Avery Yale Kamila is an American journalist/food writer and community organizer in the state of Maine. Kamila is ranked by polling firm YouGov as one of The Most Popular Columnists in America.

== Biography ==
Kamila was born in Westminster, Massachusetts in the 1970s and grew up on Sunshine Farm, an organic farm in Litchfield, Maine that raised vegetables and pigs. Her grandfather owned a dairy farm in the neighboring town. She worked as a Burger King cashier while in attendance at Oak Hill High School in Wales. Kamila adopted a vegan diet in 1991 after reading “Diet for a New America,” while she was a freshman studying journalism at Syracuse University's S. I. Newhouse School of Public Communications. She graduated from State University of New York College of Environmental Science and Forestry in 1995 with a degree in Environment Policy and Management. Kamila is married to Adam Hill and they have a son. She lives in Portland, Maine.

==Journalism==
From 2009 to 2025, Kamila wrote the Vegan Kitchen column for the Maine Sunday Telegram/Portland Press Herald. She previously wrote the Natural Foodie column and the Vegetarian Kitchen column for the Portland Press Herald in Portland, Maine. At one time, she wrote the Society Notebook column for the Maine Sunday Telegram. Kamila started work for a subsidiary of the Portland Press Herald in 2004.

A column Kamila wrote in 2018 about the lack of vegan school meal options convinced the Portland Public Schools to add hot vegan choices. The column upset some readers. The district's superintendent endorsed the idea on Twitter. The national media coverage of the vegan school lunches in Portland cited them as part of a national trend.
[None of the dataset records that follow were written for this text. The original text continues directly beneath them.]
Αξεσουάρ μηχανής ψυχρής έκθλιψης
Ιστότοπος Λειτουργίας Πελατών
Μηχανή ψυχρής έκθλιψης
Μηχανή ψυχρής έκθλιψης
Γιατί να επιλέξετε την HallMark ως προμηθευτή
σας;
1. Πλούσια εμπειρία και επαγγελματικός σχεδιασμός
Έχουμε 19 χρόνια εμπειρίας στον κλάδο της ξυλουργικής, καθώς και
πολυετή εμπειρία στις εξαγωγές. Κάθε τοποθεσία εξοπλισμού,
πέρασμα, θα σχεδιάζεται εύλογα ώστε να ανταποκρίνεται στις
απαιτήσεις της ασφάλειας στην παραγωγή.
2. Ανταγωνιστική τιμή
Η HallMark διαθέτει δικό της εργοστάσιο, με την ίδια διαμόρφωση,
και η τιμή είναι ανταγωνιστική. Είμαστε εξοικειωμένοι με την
Kamila's recipe for pumpkin seed croquettes with shiitake mushroom gravy is included in the Maine Bicentennial Community Cookbook: 200 Recipes Celebrating Maine's Culinary Past, Present & Future, compiled and edited by Margaret Hathaway and Karl Schatz and published by Islandport Press.
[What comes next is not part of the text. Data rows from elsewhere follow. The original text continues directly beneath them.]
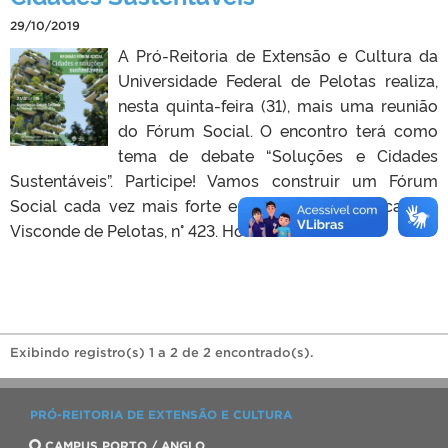
29/10/2019
A Pró-Reitoria de Extensão e Cultura da
Universidade Federal de Pelotas realiza,
nesta quinta-feira (31), mais uma reunião
do Fórum Social. O encontro terá como
tema de debate “Soluções e Cidades
Sustentáveis”. Participe! Vamos construir um Fórum
Social cada vez mais forte e representativo. Local: Av.
Visconde de Pelotas, n° 423. Horário: 18h.
Exibindo registro(s) 1 a 2 de 2 encontrado(s).
PRÓ-REITORIA DE EXTENSÃO E CULTURA
CAMPUS PORTO / ANGLO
Kamila's reporting on Maine restaurants using the vegan veto vote to stay busy in the winter has been cited in other reporting.

== Maine Vegetarian History Project ==
In 2020, Kamila created the Maine Vegetarian History Project and discovered 300 years of vegetarian history in the state of Maine.
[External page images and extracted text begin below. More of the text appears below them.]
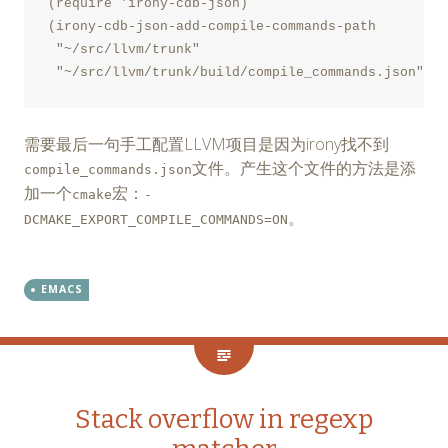
(require 'irony-cdb-json)

(irony-cdb-json-add-compile-commands-path

 "~/src/llvm/trunk"

 "~/src/llvm/trunk/build/compile_commands.json")
需要最后一句手工配置LLVM项目是因为irony找不到
文件。产生这个文件的方法是添
compile_commands.json
加一个
宏：
cmake
-
。
DCMAKE_EXPORT_COMPILE_COMMANDS=ON
EMACS
Stack overflow in regexp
Victoria Moran interviewed Kamila on her Main Street Vegan podcast about Maine's vegetarian history. Moran said: "Recently, she’s been researching the history of vegetarianism in her home state and uncovered a rich past full of meat-free and plant-based eating that has been ignored and buried for more than 100 years." Kamila's research has uncovered information about Dr. Horace A. Barrows, Rev. Henry Aiken Worcester, and James Gower, born in 1772 and the great-great-great-great grandfather of Alaska Gov. Sarah Palin.

The American Vegan Society said Kamila's history claims that nut milk is America's first milk because of the history of plant milk making within the Wabanaki tribal nations "shows how the historical record was unwittingly distorted to mask this proto-vegan tradition."

She has written about the history of Seventh-day Adventist prophet who was raised in Maine, Ellen G. White, and stated in 2022 that White's "lasting influence on vegetarian food in the United States continues today." In 2015, Loma Linda University said a profile Kamila had written about White's contributions to religion and health was an "example of the wider cultural recognition of Ellen White’s continuing impact on contemporary life."

In 2023, she presented her research at The Good Life Center, which is the former home of Scott Nearing and Helen Nearing, who wrote the 1970 vegetarian bestseller Living the Good Life.

== Community activism ==
In 2015, Kamila and Maggie Knowles co-founded a grassroots group called Portland Protectors. In 2017, Kamila was featured as a speaker at the March for Science in Portland, Maine. The group convinced the Portland City Council in 2018 to pass a strict pesticide ordinance that mandates organic lawns and gardens within the city.